The leisurely three-hour lunch was typically punctuated with a stroll on the grounds to aid digestion and enjoy the scenery. If one was adventurous, one could hop the fence and visit the country cemetery next door. Spelt bread made in a woodfired oven is a specialty. On our trip, we got to collect yabbies from the farm dam on premises.
Why am I writing in past tense? Because this June, George sold Sunnybrae. All good things must come to an end. I will be keeping my eye on what becomes of Sunnybrae and any new endeavors for George.
14 High St
Inverleigh, Victoria 3321
(03) 5265 1111
Gladioli is chef Matt Dempsey’s mark on the Victoria food scene. Like Sunnybrae, it is one of those restaurants that begs you to make more than the casual effort of going to dinner. Gladioli sits in the little country town of Inverleigh. It serves contemporary food that is high on presentation. The décor is simple, the service is good, and the food is divine. Matt is one of the chefs to keep an eye on and is worth a trip out of Melbourne.
Photos courtesy of Peter Chang.
Pennyroyal Berry Farm
Division Road (between Birregurra & Barwon Downs)
Murroon, Victoria 3242
(03) 5236 3249
Pennyroyal is a working organic berry farm and B&B. We visited Pennyroyal when the berry season had just finished. Mike and Katrine Juleff showed us incredible hospitality. On a whim, I purchased a jar of Katrine’s jam. Some months later I opened the jar and was blown away. I couldn’t believe we had bought only one jar. The jam is made using only natural pectin and as a result is a bit more like what one would expect to find as a fruit topping. My husband liked the jam so much, that he made arrangements to purchase the rest of Katrine’s stock the next time she was in Melbourne. If you are looking for delicious jam, berry picking or a secluded place to stay—Pennyroyal is it.
Gosling Creek Winery
495 Murroon Road
Murroon, Victoria 3235
(03) 5236 3229
Gosling Creek is a winery that epitomizes the cellar door atmosphere of the Otways.
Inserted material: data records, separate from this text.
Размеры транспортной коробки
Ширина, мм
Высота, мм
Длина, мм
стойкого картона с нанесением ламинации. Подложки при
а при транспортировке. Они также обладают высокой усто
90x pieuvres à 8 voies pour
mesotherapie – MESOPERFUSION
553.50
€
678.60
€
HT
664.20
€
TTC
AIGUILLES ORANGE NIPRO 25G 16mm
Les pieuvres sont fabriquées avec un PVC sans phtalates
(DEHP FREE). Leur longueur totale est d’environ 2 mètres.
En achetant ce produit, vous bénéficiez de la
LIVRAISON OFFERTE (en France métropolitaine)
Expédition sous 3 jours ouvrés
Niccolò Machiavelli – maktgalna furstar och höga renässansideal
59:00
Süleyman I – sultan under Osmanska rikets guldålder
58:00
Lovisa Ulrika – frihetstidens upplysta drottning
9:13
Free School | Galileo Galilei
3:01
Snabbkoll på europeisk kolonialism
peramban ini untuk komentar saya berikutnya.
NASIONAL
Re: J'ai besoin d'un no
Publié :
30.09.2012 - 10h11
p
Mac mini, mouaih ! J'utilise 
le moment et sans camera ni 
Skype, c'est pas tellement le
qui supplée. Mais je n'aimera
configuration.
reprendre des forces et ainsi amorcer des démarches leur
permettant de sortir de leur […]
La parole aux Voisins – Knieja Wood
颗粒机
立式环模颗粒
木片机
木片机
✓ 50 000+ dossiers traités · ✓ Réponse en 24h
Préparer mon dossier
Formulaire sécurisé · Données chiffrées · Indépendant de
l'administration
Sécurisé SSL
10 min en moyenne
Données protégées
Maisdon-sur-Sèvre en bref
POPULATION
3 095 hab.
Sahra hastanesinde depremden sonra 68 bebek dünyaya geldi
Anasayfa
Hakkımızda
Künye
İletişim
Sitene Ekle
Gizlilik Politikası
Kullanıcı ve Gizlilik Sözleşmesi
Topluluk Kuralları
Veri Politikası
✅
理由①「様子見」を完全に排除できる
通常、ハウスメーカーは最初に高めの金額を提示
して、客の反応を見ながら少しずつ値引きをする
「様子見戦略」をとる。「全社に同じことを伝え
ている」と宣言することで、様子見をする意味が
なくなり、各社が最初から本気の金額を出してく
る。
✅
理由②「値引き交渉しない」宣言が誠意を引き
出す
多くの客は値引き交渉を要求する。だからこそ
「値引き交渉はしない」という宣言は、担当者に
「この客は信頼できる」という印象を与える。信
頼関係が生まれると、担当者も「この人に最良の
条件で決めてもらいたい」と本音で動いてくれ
The winery is the estate of Peter and Jan Greig, who left their jobs in Melbourne to make a go of it in the wine business. Peter is the winemaker and quite a proficient one at that. Interestingly, the wines have notes of eucalyptus from the forest nearby.
Apollo Bay Road (Forrest is a small town, you won’t miss it)
Forrest, Victoria 3236
(03) 5236 6170
In the town of Forrest is a microbrewery/restaurant/mountain-biker-hangout run by the Matt and Sharon Bradshaw, a brother and sister team. The two converted the old general store into a no fuss stop. The food and beer is excellent and they are passionate about what they do.
You may be wondering why mountain bikers frequent this brewery. Timber was logged in the Otways for many years and the town of Forrest was the end of the line for the timber train. A regular train ran from Colac to Birregura but from Birregura to Forrest (1937 to 1952) one would ride a 10 passenger converted Dodge sedan that had been painted with tiger stripes. Today, the rails have been converted into a mountain biking trail.
If you are planning to tour the Otways and would like to more about the region’s food and wine, the Otway Harvest Trail is a good resource.
It should also be noted that the area is an excellent place for ecotourism. If you would like to see koalas in the wild, one of the best places to see them in Victoria is the koala colony that is roughly halfway down the road to the lighthouse at Cape Otway. And, Lake Elizabeth is one of the rare places you can see a platypus in the wild (book a paddle with the playtpus tour at night).